Controlling discrete-continuous models of catastrophes (Q1385849)

The article under review may be best regarded as a general outline of better things to come. A variational approach to controlled processes which may become catastrophic uses representation in the form of discrete scenes, in which the state of the system is given as a function of the initial conditions and of the control variables. Here, the author assumes continuity and twice differentiability of the transformation functions mapping the \(i\)-th scene into the \((i+1)\)-th scene. The adjoint variables are defined by means of the Hamiltonian of the process, and the equations of motion are exactly Hamilton's canonical equations.

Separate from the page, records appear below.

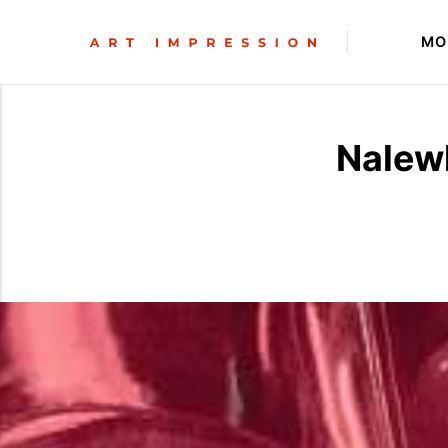
MO
Nalewk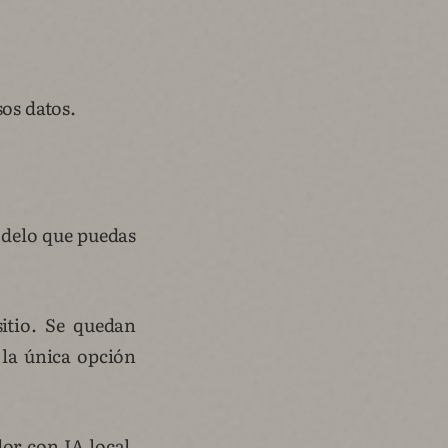
sos datos.
delo que puedas
itio. Se quedan
 la única opción
or con IA local.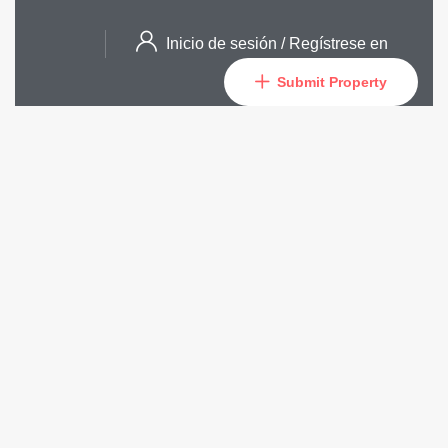
Inicio de sesión
/
Regístrese en
Submit Property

The functional (possibly cost functional) of the process \(J\) is a given functional of the phase coordinates related to the last scene (call it instant) of the catastrophic process. The variation of the functional \(J\) is the virtual work plus the dual work. (For example in the simplest thermodynamic process this would represent the terms \(p\delta v+v \delta p+\dots\;.\)) Transition of the scene, transition of the boundary plus the Hamilton canonical equations and positivity of such virtual work terms constitute necessary conditions leading to a minimum condition for minimization of the process functional, and suggest a new form of maximality (or minimiality) principle of Pontryagin type for the corresponding optimal controls. Hopefully this article will be followed by specified examples of application and/or more detailed explanations in future publications.